## To do
Starting with the line containing "ULTIME NOTIZIE" and going on through the line containing "HERRAMIENTAS 5895-300 UNIDAD", return the lines of the data below exactly, and only those.
'''
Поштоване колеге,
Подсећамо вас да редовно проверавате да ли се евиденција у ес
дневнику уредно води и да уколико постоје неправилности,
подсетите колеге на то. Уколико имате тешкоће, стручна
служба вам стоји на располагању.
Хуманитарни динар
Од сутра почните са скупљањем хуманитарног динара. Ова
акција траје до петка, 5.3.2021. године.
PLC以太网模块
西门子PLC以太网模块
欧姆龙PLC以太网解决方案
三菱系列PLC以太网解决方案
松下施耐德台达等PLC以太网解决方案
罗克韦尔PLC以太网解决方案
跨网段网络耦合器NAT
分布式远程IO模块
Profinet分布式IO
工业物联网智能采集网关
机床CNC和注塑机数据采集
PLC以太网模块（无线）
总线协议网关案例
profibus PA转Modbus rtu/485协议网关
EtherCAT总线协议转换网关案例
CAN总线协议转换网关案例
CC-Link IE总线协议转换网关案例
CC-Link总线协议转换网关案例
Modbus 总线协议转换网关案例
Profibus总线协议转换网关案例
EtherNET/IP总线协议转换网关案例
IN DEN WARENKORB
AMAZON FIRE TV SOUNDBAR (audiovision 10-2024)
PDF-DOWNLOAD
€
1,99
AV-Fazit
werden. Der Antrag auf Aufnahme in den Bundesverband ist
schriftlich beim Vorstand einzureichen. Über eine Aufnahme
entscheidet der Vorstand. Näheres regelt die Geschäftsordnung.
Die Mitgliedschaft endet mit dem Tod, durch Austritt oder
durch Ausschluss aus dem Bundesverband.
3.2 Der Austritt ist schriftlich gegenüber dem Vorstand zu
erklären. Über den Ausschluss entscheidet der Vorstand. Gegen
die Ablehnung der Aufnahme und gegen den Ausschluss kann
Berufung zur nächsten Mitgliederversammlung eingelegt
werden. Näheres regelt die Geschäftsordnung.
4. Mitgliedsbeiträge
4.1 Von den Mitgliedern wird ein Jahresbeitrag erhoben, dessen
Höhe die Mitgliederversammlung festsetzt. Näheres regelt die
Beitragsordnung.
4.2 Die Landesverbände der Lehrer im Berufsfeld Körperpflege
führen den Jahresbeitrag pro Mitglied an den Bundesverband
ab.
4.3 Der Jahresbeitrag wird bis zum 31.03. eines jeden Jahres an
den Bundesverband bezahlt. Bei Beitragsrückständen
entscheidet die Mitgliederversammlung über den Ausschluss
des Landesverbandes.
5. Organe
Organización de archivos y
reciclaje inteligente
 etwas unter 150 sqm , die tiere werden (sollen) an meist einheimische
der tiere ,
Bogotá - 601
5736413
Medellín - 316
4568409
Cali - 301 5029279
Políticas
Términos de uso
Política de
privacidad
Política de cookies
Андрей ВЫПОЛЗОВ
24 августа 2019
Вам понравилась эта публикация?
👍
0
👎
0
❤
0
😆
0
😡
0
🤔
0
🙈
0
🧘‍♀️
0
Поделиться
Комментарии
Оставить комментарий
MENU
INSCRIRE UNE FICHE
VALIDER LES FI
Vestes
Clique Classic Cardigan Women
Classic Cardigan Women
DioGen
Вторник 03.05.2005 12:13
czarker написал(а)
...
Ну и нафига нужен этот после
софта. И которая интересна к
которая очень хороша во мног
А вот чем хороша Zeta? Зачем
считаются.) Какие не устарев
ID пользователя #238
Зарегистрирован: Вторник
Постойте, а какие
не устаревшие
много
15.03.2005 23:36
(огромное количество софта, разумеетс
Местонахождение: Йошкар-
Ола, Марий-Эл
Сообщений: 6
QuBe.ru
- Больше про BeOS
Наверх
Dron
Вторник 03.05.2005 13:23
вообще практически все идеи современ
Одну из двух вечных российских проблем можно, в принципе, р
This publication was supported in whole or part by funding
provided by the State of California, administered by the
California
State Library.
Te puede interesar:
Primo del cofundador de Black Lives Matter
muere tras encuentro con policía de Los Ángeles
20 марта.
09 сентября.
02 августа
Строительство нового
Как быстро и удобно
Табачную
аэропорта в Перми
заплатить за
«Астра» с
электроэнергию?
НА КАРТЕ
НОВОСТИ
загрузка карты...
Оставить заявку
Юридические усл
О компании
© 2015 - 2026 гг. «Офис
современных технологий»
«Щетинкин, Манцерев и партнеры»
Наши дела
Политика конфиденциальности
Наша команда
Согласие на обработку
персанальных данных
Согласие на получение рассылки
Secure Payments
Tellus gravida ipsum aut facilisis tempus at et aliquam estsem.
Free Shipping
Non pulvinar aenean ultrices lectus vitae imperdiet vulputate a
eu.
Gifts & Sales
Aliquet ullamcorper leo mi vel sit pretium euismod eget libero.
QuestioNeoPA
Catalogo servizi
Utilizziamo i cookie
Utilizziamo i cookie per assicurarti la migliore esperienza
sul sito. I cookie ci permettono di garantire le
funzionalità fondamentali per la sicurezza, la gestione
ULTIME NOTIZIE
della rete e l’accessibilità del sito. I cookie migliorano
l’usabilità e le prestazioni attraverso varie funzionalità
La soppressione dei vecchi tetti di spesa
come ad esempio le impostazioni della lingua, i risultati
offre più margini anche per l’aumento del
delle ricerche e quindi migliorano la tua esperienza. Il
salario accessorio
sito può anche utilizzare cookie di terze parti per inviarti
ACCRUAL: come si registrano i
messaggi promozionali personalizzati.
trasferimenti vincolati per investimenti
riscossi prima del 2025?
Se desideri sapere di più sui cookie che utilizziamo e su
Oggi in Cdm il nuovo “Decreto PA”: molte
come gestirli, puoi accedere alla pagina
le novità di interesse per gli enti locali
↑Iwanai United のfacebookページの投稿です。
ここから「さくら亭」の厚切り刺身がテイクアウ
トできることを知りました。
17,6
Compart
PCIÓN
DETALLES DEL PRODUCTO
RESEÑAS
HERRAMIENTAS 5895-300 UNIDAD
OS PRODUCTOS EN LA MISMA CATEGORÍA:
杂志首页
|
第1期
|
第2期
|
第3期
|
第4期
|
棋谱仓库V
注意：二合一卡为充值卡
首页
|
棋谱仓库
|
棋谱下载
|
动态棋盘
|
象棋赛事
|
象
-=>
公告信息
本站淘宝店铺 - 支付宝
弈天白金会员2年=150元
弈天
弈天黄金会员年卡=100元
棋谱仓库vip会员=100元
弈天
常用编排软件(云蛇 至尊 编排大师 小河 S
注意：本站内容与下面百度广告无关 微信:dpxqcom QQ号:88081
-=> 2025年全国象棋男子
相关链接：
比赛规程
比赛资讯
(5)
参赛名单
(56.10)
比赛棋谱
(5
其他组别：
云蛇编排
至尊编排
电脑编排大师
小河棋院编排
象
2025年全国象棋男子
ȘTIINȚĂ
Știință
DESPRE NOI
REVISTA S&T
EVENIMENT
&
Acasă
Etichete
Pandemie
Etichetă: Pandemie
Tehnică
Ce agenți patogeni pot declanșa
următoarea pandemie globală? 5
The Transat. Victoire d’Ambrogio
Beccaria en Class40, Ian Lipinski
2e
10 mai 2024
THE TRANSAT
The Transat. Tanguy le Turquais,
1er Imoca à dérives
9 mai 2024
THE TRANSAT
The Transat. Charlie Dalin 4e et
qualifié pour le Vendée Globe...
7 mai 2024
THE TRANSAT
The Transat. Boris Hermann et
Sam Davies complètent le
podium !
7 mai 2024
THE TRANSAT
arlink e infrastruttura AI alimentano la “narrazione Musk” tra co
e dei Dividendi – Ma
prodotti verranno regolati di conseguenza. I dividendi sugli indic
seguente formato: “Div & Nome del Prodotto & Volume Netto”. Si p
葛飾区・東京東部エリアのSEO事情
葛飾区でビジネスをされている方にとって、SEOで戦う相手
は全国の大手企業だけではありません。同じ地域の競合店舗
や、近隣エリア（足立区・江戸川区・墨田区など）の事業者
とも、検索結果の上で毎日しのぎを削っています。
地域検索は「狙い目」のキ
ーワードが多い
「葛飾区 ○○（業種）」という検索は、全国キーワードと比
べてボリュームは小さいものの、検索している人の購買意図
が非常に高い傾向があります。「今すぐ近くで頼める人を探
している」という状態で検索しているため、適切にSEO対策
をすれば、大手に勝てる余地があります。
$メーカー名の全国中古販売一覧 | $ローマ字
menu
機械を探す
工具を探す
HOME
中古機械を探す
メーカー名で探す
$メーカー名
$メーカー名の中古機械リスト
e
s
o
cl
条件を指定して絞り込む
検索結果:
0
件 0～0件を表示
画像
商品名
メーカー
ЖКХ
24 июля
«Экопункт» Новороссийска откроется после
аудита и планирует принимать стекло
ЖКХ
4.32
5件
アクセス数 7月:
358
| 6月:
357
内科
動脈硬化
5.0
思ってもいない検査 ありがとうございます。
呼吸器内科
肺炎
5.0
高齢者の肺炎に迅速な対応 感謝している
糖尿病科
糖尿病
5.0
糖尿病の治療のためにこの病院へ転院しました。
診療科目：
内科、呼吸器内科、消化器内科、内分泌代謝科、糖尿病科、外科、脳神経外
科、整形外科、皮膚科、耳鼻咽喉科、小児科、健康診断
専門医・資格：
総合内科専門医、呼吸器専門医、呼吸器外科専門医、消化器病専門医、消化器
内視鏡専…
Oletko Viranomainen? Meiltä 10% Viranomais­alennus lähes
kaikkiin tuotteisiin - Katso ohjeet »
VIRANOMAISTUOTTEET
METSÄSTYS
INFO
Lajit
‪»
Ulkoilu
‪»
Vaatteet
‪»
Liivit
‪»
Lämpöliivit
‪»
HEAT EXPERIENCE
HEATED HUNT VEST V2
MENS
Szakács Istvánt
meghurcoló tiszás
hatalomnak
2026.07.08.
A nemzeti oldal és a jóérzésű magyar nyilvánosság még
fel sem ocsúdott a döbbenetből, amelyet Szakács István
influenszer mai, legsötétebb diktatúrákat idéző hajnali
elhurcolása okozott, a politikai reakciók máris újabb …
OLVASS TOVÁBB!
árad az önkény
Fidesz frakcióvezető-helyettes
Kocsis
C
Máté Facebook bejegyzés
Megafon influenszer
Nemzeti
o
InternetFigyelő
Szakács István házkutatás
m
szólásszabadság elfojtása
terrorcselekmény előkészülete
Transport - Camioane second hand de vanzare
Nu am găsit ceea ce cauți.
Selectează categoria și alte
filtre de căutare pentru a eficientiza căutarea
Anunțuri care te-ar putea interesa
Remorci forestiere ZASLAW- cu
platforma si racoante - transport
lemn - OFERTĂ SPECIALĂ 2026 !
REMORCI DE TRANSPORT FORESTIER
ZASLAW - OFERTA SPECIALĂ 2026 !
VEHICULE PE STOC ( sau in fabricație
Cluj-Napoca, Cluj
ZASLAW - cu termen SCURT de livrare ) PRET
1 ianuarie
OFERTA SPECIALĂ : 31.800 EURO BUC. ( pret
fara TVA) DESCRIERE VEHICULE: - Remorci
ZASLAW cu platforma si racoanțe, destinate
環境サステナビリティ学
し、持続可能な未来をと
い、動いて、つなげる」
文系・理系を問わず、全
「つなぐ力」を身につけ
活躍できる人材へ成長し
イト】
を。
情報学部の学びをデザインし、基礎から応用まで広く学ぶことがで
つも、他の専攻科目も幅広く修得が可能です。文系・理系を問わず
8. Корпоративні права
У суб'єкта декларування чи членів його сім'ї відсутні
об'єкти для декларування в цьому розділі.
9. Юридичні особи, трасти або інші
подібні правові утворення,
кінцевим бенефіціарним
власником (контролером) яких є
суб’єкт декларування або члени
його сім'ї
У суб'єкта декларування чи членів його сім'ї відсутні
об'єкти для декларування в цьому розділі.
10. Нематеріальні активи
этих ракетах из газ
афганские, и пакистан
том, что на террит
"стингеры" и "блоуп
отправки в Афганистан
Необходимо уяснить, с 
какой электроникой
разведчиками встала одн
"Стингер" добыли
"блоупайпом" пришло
'''
## Answer for the task
ULTIME NOTIZIE
della rete e l’accessibilità del sito. I cookie migliorano
l’usabilità e le prestazioni attraverso varie funzionalità
La soppressione dei vecchi tetti di spesa
come ad esempio le impostazioni della lingua, i risultati
offre più margini anche per l’aumento del
delle ricerche e quindi migliorano la tua esperienza. Il
salario accessorio
sito può anche utilizzare cookie di terze parti per inviarti
ACCRUAL: come si registrano i
messaggi promozionali personalizzati.
trasferimenti vincolati per investimenti
riscossi prima del 2025?
Se desideri sapere di più sui cookie che utilizziamo e su
Oggi in Cdm il nuovo “Decreto PA”: molte
come gestirli, puoi accedere alla pagina
le novità di interesse per gli enti locali
↑Iwanai United のfacebookページの投稿です。
ここから「さくら亭」の厚切り刺身がテイクアウ
トできることを知りました。
17,6
Compart
PCIÓN
DETALLES DEL PRODUCTO
RESEÑAS
HERRAMIENTAS 5895-300 UNIDAD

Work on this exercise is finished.